More like a suggestion: are authors familiar with NIF (https://arxiv.org/pdf/2204.03216.pdf). They treat time and space separately via shapeNet and paramterNet (they consider time like a parameter). Of course this is a different method, but gives the opportunity for treating time in a continuous way. I appreciate if authors open up the conversation on how they see discrete versus continuous treatment of time will impact the solution of evolutionary PDEs. Of course they can argue the original PINNs treat time as "continuous" but it comes with cost of causality issue but there might be solutions for this that are not discrete time version. It will be good for the community to start a conversation two approaches (from practical and theoretical point of views). Another similar work: https://arxiv.org/pdf/2206.02607.pdf

How would you comment on using transfer learning for original PINNs (without discrete time analysis)? No need for producing any results.

I couldn't find the discussion on how to pick the weights (\lambda values). How do authors tune such values? Do they use static values or are they updating such weights adaptively. It is important to add a discussion on how to pick such values.

Authors argue that Wang et all 2022a suffer from sensitivity to epsilon on page 2. One could argue that their approach this approach also introduces its own hyper-parameters such as Nt and M0, M1, etc. How do authors justify that?

To confirm, \matcal{L}^0(\theta^0) is simply learning the initial conditions?

Please clarify the implications of assumptions 4.1 and 4.2. Also the text for theorem 4.1 needs some revising (e.g. there is no equation 4.1, etc.).
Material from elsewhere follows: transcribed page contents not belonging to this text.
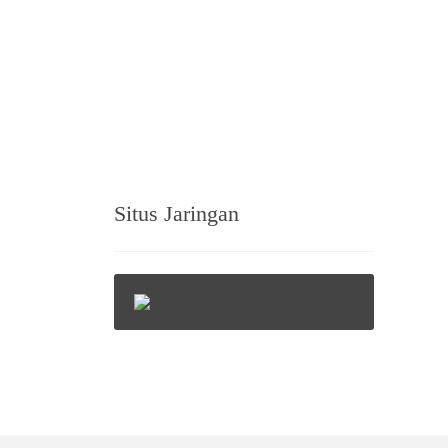
Situs Jaringan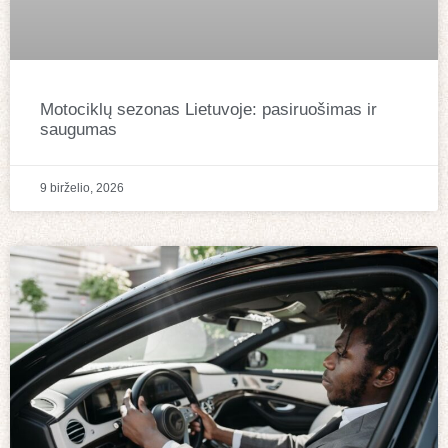
Motociklų sezonas Lietuvoje: pasiruošimas ir
saugumas
9 birželio, 2026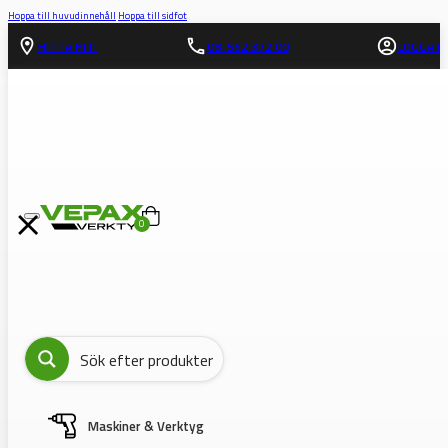
Hoppa till huvudinnehåll
Hoppa till sidfot
HITTA HIT!
08-562 372 00
LOGGA IN
0
Maskiner & Verktyg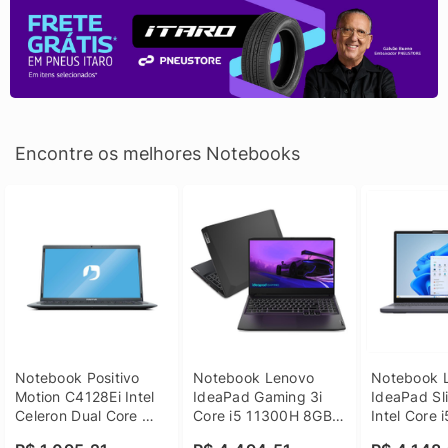
Encontre os melhores Notebooks
Notebook Positivo 
Notebook Lenovo 
Notebook L
Motion C4128Ei Intel 
IdeaPad Gaming 3i 
IdeaPad Sli
Celeron Dual Core 
Core i5 11300H 8GB 
Intel Core 
4GB SSD 128GB 
DDR4 512GB SSD 
8GB DDR5 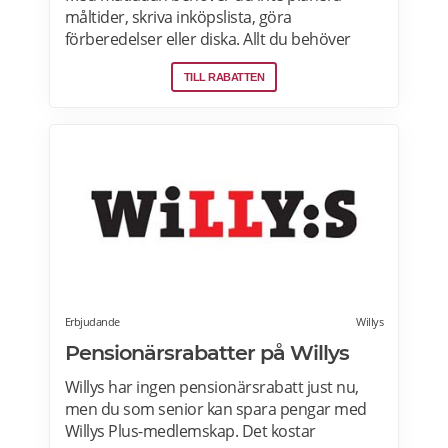
måltider, skriva inköpslista, göra
förberedelser eller diska. Allt du behöver
göra är att värma maten och så är det
TILL RABATTEN
färdigt för servering! Betterfeast handlar,
lagar och levererar maten åt dig! BetterFeast
matlådor är tillagade med omsorg av
professionella kockar. Våra favoriträtter är
Vikingagryta, Pasta med kyckling och Tarte
flambée med crème fraiche, bacon och lök.
Läs mer om rabatter på din första matlåda
hos Betterfeast här.
Erbjudande
Willys
Pensionärsrabatter på Willys
Willys har ingen pensionärsrabatt just nu,
men du som senior kan spara pengar med
Willys Plus-medlemskap. Det kostar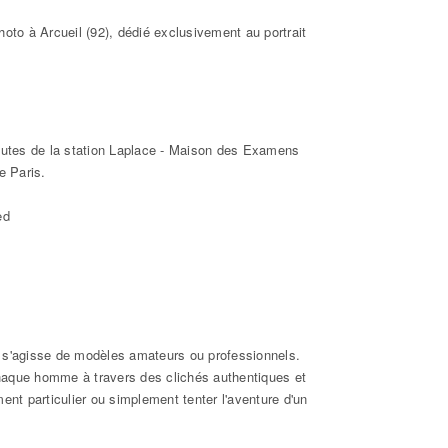
hoto à Arcueil (92), dédié exclusivement au portrait
nutes de la station Laplace - Maison des Examens
e Paris.
ed
'il s'agisse de modèles amateurs ou professionnels.
chaque homme à travers des clichés authentiques et
ent particulier ou simplement tenter l'aventure d'un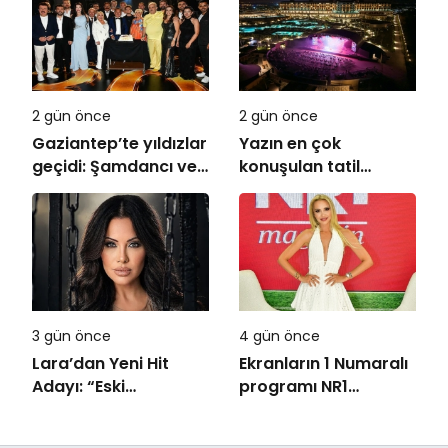
Ağustos’ta Vizyonda
2 gün önce
2 gün önce
Gaziantep’te yıldızlar
Yazın en çok
geçidi: Şamdancı ve
konuşulan tatil
By Mustafa açılışı ile
kareleri bu sezon
Green Park’ta
Ethno Belek’ten geldi
görkemli gala
3 gün önce
4 gün önce
Lara’dan Yeni Hit
Ekranların 1 Numaralı
Adayı: “Eski
programı NR1
Numaralar” Yayında
Magazin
The statement on page 5 "The second assumption can be verified by the standard regularity estimate result of PDEs Evans (2022), and we omit it here for brevity." can be clarified in Appendix.

2023-11-15

W1. The assumption 1 of the theorem. Thanks for the positive comment and suggestion. This dissipative assumption is only used to prove the error bound Eq.(6). The error bound may also hold for non-dissipative equations. Our experimental results show that the method also works well for non-dissipative equations, such as the chaotic KS and NS eq.

W2. Chaotic PDEs discussion. We believe that our method has the potential to successfully solve chaotic PDEs in a limited time region. The reason why it failed for large-time prediction may be that the accuracy of neural network approximation to the spatial PDE (Eq.(4)) in every timestamp is practically limited to $10^{-6}~10^{-8}$ , while traditional spectral methods can have an accuracy of $10^{-12}~10^{-16}$ . A small error in a previous time may cause a huge error at a later time due to the chaotic property.

W3. Novelties of the paper. The novelty of the paper is that we contribute to the PINN community by rediscovering the good performance of the discrete PINNs applied to solve evolutionary PDEs, both theoretically and numerically. The discrete PINNs are thought to be time-consuming and seldom applied in the PINNs literature. In our paper, we have reduced the computational time with the transfer learning techniques and given an error estimate result. For comparison to related works like Runge-Kutta, classical numerical methods such as explicit Runge-Kutta suffer from stability constraints in time step and space step sizes, and implicit Runge-Kutta methods suffer from solving nonlinear equations many times, while our method is stable and easy to approximate in space by neural networks in every time stamp.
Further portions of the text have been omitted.